Then again, the wine list may be as good as it gets but, in top establishments, should be backed up by a well-trained sommelier or wine-stewards that knows wines and could engage and provide valuable advice based on a guest’s food preferences. Once served, these experts should share more information about the particular selection (that is if patrons are interested to know). In other words, their mastery should be put to good use in engaging enough with patrons.


‘See if any of this sounds familiar: You’re in a restaurant that takes wine very seriously, one where a thick, leather-bound, 25-page book arrives with great fanfare–and a thud–at the table. If you’re in a group with no discernible host, who picks it up? Ideally there’s a wine geek in the mix to take charge (fraught with its own perils, not least of which is listening to that person). Otherwise it’s a game of hot potato–one that few diners want to play anymore.

That’s tough for me to accept. I’ve spent the past decade working as a sommelier in restaurants with supersize wine lists, but I’ve come to realise that my acquisitiveness appeals to only two types of customer: the aforementioned oenophile, a guy (it’s usually a guy) who’s just as likely to bring in his own bottle as he is to order something from me, or the fellow sommelier, also usually a male nerd, whose childhood affinity for, say, baseball cards morphed into a fascination with oxidized, skin-fermented white wines from Slovenia.
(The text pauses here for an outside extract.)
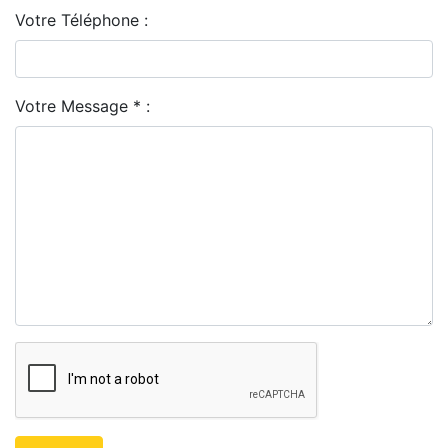
Votre Téléphone :
Votre Message * :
But when it comes to typical drinkers, I’m under pressure to edit things down. As one friend put it: ‘I don’t come to your restaurant to read a book’. I learned the less-is-more, one-page approach to wine
lists rather than just buying anything that had been my MO for much of the previous decade. I had
to make each choice count. I was curating rather than collecting. The result reads like a menu rather than a list, which is the whole point; the idea that a great cellar must be a ‘deep’ one is on the way out.

It’s tough to downsize. Sommeliers don’t really ‘do’concise. Much as I have come to love parsing the differences among Barolos (and acquiring as many vintages and producers as possible), it’s my job to find a perfect, textbook Barolo for the person who’s never tried one. Because on any given night, I deal with greater numbers of neophytes than of fellow connoisseurs and finding wines for them is more difficult–and more satisfying–than jousting with an expert.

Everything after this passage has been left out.